Collected data

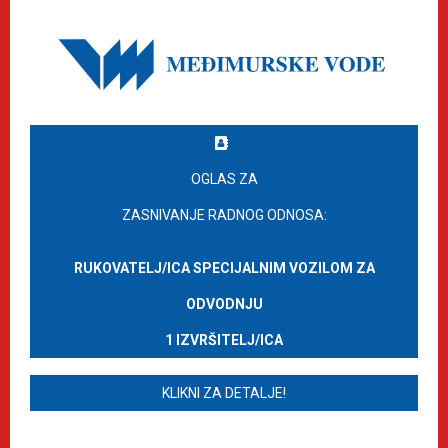
OGLAS ZA
ZASNIVANJE RADNOG ODNOSA:
RUKOVATELJ/ICA SPECIJALNIM VOZILOM ZA
ODVODNJU
1 IZVRŠITELJ/ICA
KLIKNI ZA DETALJE!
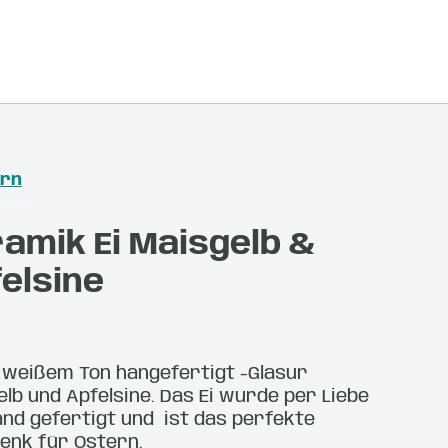
ern
amik Ei Maisgelb &
elsine
s weißem Ton hangefertigt -Glasur
lb und Apfelsine. Das Ei wurde per Liebe
and gefertigt und ist das perfekte
enk für Ostern.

_EXERCISE INSTRUCTIONS:_
All of the records above are to be copied exactly, minus the pictures.

_RESULT:_
OGLAS ZA
ZASNIVANJE RADNOG ODNOSA:
RUKOVATELJ/ICA SPECIJALNIM VOZILOM ZA
ODVODNJU
1 IZVRŠITELJ/ICA
KLIKNI ZA DETALJE!
ern
amik Ei Maisgelb &
elsine
s weißem Ton hangefertigt -Glasur
lb und Apfelsine. Das Ei wurde per Liebe
and gefertigt und ist das perfekte
enk für Ostern.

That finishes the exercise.